_Goal of the exercise_. In exact form, please repeat the records from their opening line down to the line with "tells pilgrims (CWN)", including that line.

Saved entries
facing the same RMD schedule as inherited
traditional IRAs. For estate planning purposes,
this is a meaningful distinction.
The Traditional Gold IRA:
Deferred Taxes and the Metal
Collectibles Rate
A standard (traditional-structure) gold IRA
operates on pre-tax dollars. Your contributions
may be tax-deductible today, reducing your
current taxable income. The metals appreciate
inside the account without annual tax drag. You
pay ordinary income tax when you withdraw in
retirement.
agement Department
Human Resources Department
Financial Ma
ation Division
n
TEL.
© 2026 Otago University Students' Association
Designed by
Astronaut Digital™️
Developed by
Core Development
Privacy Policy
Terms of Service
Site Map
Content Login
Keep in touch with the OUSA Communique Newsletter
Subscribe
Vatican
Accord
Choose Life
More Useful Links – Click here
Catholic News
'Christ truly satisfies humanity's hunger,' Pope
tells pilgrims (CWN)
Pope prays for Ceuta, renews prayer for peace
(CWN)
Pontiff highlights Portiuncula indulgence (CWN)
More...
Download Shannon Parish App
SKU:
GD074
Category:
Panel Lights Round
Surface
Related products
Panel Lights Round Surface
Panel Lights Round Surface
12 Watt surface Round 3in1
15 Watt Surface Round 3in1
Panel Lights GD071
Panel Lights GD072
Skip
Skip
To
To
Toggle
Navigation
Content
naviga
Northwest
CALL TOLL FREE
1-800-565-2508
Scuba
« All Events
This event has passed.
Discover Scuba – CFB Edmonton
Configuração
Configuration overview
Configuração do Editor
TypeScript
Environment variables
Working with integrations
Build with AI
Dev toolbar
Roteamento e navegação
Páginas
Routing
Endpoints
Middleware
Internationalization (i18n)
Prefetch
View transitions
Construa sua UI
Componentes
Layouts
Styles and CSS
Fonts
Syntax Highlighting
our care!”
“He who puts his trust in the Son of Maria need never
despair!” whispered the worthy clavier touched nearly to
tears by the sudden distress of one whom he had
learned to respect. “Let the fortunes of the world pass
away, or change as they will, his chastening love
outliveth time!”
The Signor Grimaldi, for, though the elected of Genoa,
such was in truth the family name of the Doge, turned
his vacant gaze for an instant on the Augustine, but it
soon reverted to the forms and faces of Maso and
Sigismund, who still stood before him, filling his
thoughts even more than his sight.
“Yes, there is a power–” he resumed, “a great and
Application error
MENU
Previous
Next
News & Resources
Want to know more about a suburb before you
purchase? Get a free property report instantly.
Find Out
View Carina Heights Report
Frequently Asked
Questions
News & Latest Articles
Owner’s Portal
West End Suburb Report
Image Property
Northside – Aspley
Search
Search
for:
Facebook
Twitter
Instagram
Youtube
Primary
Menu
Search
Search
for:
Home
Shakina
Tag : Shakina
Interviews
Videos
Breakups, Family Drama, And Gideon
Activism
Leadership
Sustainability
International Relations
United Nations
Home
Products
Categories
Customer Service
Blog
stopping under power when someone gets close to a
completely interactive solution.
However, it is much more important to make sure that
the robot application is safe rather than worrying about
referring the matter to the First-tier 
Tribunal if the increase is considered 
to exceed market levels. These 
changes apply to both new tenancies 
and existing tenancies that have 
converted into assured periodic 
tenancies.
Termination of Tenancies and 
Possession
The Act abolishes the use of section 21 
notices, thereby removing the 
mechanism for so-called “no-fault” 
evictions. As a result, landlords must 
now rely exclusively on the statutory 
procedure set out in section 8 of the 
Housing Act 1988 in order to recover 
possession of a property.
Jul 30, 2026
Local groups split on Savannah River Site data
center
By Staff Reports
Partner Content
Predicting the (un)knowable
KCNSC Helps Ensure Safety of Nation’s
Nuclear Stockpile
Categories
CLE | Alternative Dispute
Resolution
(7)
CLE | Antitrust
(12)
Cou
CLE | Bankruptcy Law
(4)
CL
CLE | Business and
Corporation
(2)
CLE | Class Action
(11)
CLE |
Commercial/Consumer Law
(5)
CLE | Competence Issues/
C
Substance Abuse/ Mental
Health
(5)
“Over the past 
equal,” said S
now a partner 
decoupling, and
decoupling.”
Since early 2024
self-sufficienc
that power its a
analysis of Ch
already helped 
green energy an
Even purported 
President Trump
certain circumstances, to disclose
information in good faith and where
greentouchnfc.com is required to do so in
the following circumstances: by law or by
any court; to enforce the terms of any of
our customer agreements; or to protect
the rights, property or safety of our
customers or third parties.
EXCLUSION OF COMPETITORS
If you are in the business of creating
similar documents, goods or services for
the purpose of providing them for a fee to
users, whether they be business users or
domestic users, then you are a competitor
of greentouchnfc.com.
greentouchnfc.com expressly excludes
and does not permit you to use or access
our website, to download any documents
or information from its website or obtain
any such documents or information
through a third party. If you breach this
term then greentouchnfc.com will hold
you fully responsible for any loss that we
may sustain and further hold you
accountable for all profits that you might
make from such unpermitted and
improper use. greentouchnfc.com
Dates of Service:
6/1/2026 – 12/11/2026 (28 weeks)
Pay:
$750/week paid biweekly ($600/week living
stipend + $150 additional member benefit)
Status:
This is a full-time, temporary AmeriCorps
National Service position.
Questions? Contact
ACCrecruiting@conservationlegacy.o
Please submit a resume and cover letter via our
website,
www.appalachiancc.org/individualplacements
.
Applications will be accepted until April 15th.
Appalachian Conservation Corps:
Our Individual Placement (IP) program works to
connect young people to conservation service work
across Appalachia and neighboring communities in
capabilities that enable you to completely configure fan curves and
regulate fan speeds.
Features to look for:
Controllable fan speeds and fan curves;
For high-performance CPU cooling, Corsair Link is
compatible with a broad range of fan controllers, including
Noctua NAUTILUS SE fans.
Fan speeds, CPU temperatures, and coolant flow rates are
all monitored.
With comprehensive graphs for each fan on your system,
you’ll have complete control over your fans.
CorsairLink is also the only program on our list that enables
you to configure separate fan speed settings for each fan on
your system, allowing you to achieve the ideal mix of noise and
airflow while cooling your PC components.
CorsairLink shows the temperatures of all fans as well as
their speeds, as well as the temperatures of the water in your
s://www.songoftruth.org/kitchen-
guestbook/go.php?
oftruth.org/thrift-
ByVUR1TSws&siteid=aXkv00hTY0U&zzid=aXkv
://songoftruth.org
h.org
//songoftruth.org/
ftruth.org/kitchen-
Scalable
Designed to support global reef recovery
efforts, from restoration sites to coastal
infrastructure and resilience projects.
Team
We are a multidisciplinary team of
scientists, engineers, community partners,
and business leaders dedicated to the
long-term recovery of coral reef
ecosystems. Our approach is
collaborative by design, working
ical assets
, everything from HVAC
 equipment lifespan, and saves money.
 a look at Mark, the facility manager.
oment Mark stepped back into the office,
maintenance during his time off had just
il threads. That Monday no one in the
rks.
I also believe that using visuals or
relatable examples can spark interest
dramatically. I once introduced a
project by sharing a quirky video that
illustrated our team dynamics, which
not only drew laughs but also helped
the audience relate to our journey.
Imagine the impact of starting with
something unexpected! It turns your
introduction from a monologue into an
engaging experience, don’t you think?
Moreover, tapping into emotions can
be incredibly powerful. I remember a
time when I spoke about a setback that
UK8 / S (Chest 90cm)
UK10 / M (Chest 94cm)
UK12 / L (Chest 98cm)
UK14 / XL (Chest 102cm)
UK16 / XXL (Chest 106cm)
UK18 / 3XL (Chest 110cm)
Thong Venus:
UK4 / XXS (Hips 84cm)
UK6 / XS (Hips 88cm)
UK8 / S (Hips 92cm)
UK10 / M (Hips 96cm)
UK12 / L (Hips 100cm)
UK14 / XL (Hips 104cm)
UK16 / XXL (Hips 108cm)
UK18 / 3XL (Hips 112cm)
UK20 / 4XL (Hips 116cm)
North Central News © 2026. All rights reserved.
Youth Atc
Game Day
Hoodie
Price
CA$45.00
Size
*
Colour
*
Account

_Written reply_.
facing the same RMD schedule as inherited
traditional IRAs. For estate planning purposes,
this is a meaningful distinction.
The Traditional Gold IRA:
Deferred Taxes and the Metal
Collectibles Rate
A standard (traditional-structure) gold IRA
operates on pre-tax dollars. Your contributions
may be tax-deductible today, reducing your
current taxable income. The metals appreciate
inside the account without annual tax drag. You
pay ordinary income tax when you withdraw in
retirement.
agement Department
Human Resources Department
Financial Ma
ation Division
n
TEL.
© 2026 Otago University Students' Association
Designed by
Astronaut Digital™️
Developed by
Core Development
Privacy Policy
Terms of Service
Site Map
Content Login
Keep in touch with the OUSA Communique Newsletter
Subscribe
Vatican
Accord
Choose Life
More Useful Links – Click here
Catholic News
'Christ truly satisfies humanity's hunger,' Pope
tells pilgrims (CWN)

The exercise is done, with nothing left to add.